(Data records)
—————

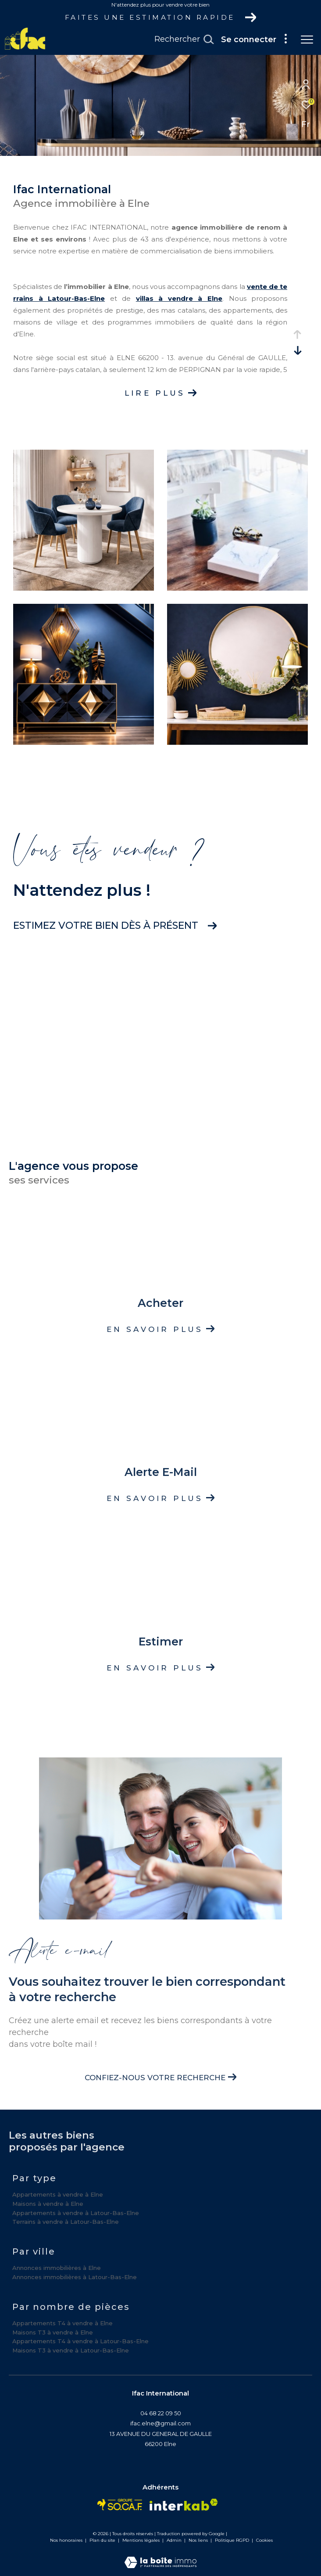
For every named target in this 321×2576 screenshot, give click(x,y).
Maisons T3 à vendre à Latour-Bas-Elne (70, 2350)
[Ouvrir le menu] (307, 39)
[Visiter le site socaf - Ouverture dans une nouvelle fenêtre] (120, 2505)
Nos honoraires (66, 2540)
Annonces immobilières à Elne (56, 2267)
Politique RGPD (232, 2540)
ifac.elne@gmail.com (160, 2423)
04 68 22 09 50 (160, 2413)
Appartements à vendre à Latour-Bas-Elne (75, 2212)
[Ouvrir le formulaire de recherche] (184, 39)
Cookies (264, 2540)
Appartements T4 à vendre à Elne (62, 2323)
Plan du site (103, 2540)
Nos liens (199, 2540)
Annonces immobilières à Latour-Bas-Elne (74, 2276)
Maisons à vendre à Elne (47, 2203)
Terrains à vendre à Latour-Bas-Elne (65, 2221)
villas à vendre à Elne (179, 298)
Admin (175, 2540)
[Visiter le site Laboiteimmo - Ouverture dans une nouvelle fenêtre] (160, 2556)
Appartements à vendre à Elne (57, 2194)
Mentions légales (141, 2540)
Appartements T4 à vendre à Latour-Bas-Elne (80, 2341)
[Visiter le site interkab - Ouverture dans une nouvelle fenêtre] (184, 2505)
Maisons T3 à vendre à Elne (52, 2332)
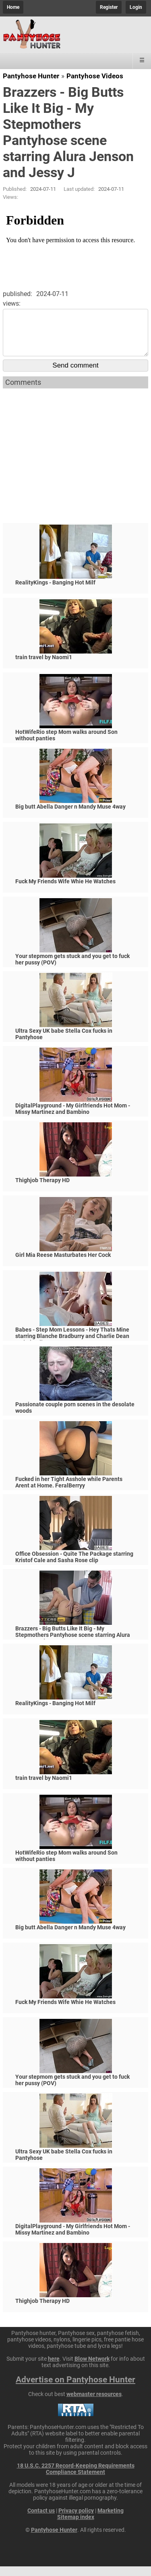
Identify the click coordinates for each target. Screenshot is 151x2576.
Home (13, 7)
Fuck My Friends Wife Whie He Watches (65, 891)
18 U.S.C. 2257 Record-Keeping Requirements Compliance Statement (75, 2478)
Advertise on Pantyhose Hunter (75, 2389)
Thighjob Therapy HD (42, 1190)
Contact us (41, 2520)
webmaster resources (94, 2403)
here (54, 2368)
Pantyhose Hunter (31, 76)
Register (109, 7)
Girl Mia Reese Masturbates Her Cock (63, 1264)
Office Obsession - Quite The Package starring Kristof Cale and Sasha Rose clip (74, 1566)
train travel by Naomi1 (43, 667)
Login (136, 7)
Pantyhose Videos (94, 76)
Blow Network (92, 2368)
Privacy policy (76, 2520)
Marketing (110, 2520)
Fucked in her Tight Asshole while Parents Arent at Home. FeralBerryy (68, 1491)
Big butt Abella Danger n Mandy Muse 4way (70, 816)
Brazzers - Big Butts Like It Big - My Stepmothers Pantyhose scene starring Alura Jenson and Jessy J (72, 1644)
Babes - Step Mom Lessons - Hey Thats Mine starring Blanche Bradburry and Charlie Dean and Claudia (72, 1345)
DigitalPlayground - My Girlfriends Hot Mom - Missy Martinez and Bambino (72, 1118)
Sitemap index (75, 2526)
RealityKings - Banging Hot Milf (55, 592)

—————

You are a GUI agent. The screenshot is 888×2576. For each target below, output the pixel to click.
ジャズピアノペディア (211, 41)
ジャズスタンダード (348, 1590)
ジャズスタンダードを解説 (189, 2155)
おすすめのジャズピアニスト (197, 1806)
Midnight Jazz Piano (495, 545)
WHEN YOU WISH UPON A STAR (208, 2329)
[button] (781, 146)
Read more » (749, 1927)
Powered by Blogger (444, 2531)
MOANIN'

—————

— Action item —
An exact copy of the lines above, from the one containing "For every named" through the one containing "Cookies (264, 2540)", is the whole of the answer.

— Written solution —
For every named target in this 321×2576 screenshot, give click(x,y).
Maisons T3 à vendre à Latour-Bas-Elne (70, 2350)
[Ouvrir le menu] (307, 39)
[Visiter le site socaf - Ouverture dans une nouvelle fenêtre] (120, 2505)
Nos honoraires (66, 2540)
Annonces immobilières à Elne (56, 2267)
Politique RGPD (232, 2540)
ifac.elne@gmail.com (160, 2423)
04 68 22 09 50 (160, 2413)
Appartements à vendre à Latour-Bas-Elne (75, 2212)
[Ouvrir le formulaire de recherche] (184, 39)
Cookies (264, 2540)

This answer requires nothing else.